The experimental SEC for the experiment in which an increase disturbance in the advance electrolyte copper concentration occurred (Test a) showed a decrease in response to the disturbance (Point 1). In contrast, the corresponding model-predicted SEC showed an increase (Point 2). It is suggested that the inclusion of the voltage loss factor when predicting the voltage, and therefore indirectly the effect of electrolyte resistance, led to the model-predicted increase. Although some literature sources support the model-predicted behavior, it is only valid for copper concentrations above approximately 40 g/L, and the findings are not definitive.29,43 If the electrolyte resistance, however, accounts for a significant portion of the energy consumption, as is expected for the case of an industrial tankhouse, it is likely that an increase in copper concentration would increase the energy consumption.
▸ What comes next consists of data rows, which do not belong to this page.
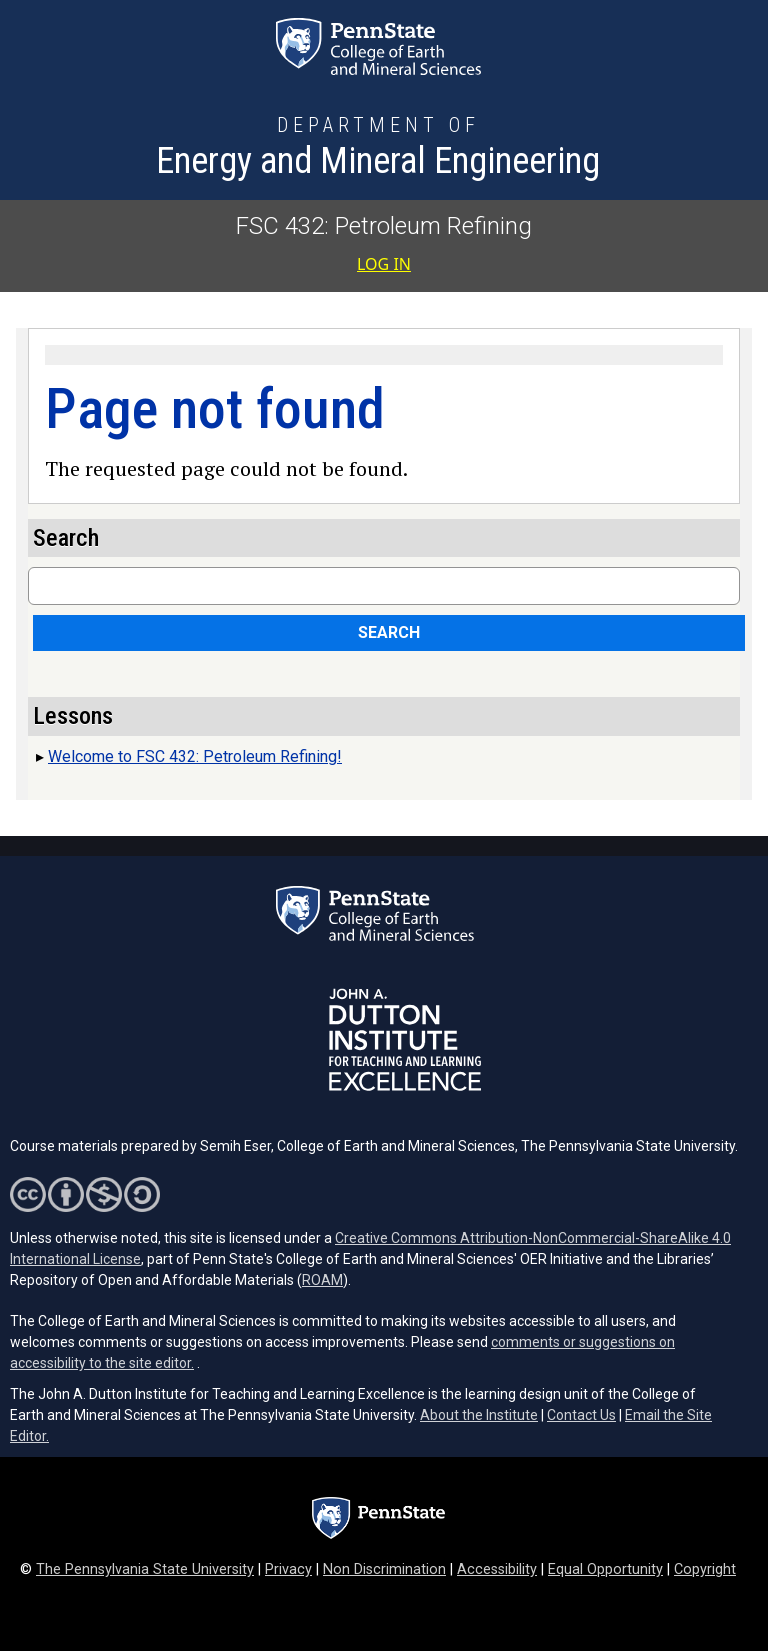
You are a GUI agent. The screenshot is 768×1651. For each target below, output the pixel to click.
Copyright (705, 1569)
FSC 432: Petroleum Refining (384, 226)
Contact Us (581, 1415)
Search (389, 632)
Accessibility (497, 1569)
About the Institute (479, 1415)
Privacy (288, 1569)
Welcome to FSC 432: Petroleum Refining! (195, 756)
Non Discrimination (384, 1569)
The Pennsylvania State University (145, 1569)
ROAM (322, 1280)
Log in (384, 264)
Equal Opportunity (605, 1569)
The experimental and model-predicted SEC both showed a slight increase for the increase disturbance in advance electrolyte iron concentration (Test b). The experimental SEC showed a sharp increase (Point 3) because of the induced increase disturbance in current density (Test c). The predicted SEC, however, showed a significantly smaller increase (Point 4) than the observed experimental increase. It is suggested that the increase in experimental SEC was amplified by the approximately 30-min deadtime before the mass of copper plated showed an increase (Fig. 5).

Conclusion

In the present work a dynamic semi-empirical model of the copper electrowinning process was developed. The model uses input variables that are readily measured in industrial tankhouses (or have the potential to be) to predict the KPIs of copper yield, current efficiency, and SEC. The response of the KPIs to step or pulse disturbances in the electrolyte composition, flow rate, and current density can be investigated using the model, fostering an understanding of how process variables interact.

An example has been provided of how the model may be calibrated for a specific application using dynamic bench-scale electrowinning data. The experimental work involved testing the effect of an induced step disturbance in the advance electrolyte copper or iron concentrations, or the current density, on the electrowinning performance. The calibration method was used to fit kinetic and voltage loss parameters to the bench-scale dynamic experimental data.

The accuracy of the model predictions for the electrowinning performance was evaluated by comparison with the bench-scale dynamic experimental data as an example. The model was able to predict similar responses to industry-specific disturbances as those shown in the dynamic experimental data. The only exception was the model-predicted increase in SEC for an increase in advance electrolyte copper concentration. It is expected that the electrolyte resistance will have a more significant effect on the SEC for industrial electrowinning operations. If this is the case, the model-predicted increases will be correct. The model can, however, be adapted to exclude the effect of the electrolyte resistance if required. Overall, the performance of the developed dynamic model lends credence to the application thereof. It is acknowledged that a single experimental case study is not sufficient to validate the model for use in industry. Comprehensive validation will require the availability of suitable industrial or pilot-plant electrowinning data and is left for future work. Although it is not possible to comment on the validity of the model for industrial-scale application, the limited validation conducted has indicated the model has potential for predicting the performance of an industrial tankhouse consisting of multiple electrode pairs. The developed model could be used directly in industry for operator training, process monitoring, and early fault detection. The model also represents a step towards investigating alternative control strategies for the electrowinning process.